Valls reforçou a ambição de crescimento da marca na região em entrevista durante o Salão do Automóvel de São Paulo (10 a 20 de novembro no SP Expo). Ele calcula que para colocar a Nissan entre as três marcas mais vendidas na América Latina será necessário abocanhar entre 5% e 6% dos mercados brasileiro e argentino. A fabricante já aumentou sua participação no Brasil, que cresceu de 2,5% para cerca de 3,5% após o lançamento do SUV Kicks – ainda importado do México, mas que passa a ser produzido na fábrica brasileira em Resende (RG) a partir de março de 2017. Na Argentina a marca segue estagnada em 1,4%, “porque lá estamos limitados ainda a uma cota máxima de importação do México de 8 mil veículos por ano”, explica o executivo.

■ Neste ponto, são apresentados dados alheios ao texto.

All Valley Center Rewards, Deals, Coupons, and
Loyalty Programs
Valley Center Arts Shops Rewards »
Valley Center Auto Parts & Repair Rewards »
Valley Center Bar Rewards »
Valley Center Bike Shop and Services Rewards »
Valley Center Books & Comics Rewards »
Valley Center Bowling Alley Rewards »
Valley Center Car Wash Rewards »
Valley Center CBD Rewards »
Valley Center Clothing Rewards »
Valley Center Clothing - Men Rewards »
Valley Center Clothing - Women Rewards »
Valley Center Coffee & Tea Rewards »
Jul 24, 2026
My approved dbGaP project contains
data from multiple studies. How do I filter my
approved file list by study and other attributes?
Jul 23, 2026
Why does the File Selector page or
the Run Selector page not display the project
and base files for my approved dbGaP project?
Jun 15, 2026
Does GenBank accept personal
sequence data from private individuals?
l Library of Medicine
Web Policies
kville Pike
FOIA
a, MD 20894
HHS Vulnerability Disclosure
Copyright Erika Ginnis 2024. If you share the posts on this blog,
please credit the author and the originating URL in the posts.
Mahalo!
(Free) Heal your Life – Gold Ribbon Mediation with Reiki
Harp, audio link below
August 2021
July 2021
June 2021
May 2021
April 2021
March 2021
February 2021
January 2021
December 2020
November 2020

A situação na Argentina deve começar a mudar para melhor com reflexos positivos também para a operação brasileira. Valls lembra que em breve começa a ser produzida no país vizinho, na planta da sócia Renault em Córdoba, a nova geração da picape Frontier (apresentada no salão), que deverá ter 60% da produção voltada à exportação, principalmente para o mercado brasileiro. Na mão contrária, a fábrica no Brasil deverá em 2017 passar a exportar 30% dos March, Versa e Kicks feitos em Resende, especialmente para os argentinos. Com isso, 80% das vendas em ambos os países serão de veículos fabricados localmente, assim a Nissan pode ir além da cota apertada na Argentina e aproveitar o regime mais flexível de comércio entre os países do Mercosul, ampliando participação nos dois lados da fronteira.

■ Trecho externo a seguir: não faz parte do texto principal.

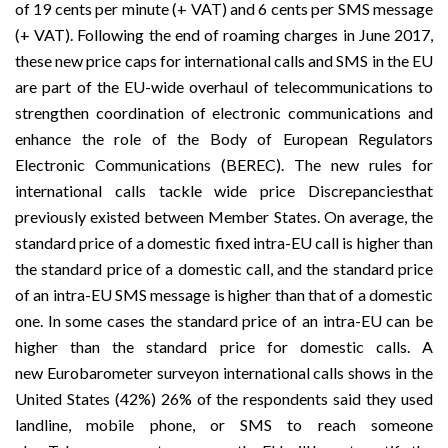
of 19 cents per minute (+ VAT) and 6 cents per SMS message
(+ VAT). Following the end of roaming charges in June 2017,
these new price caps for international calls and SMS in the EU
are part of the
EU-wide overhaul of telecommunications
to
strengthen coordination of electronic communications and
enhance the role of the Body of European Regulators
Electronic Communications (BEREC). The new rules for
international calls tackle
wide price Discrepancies
that
previously existed between Member States. On average, the
standard price of a domestic fixed intra-EU call is higher than
the standard price of a domestic call, and the standard price
of an intra-EU SMS message is higher than that of a domestic
one. In some cases the standard price of an intra-EU can be
higher than the standard price for domestic calls. A
new
Eurobarometer survey
on international calls shows in the
United States (42%) 26% of the respondents said they used
landline, mobile phone, or SMS to reach someone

As exportações ajudarão a ampliar o uso da capacidade da fábrica de Resende, de 200 mil veículos/ano, hoje utilizada em apenas um terço. Para isso Valls também espera pelo aumento de participação da Nissan no Brasil, para perto de 4% em 2017, turbinada por leve recuperação do mercado. “Temos agora um bom portfólio de produtos para continuar crescendo no Brasil, que deve começar a se recuperar lentamente”, avalia.
A expectativa da Nissan para mercado brasileiro de veículos em 2017 é de crescimento modesto, em torno de 2%. “Estamos sendo conservadores, mas sabemos que o potencial é muito maior”, pontua Valls. Dentro do ano fiscal japonês, que vai de abril de 2016 a março de 2017, a projeção de vendas é de 2,1 milhões de unidades no Brasil e 750 mil na Argentina.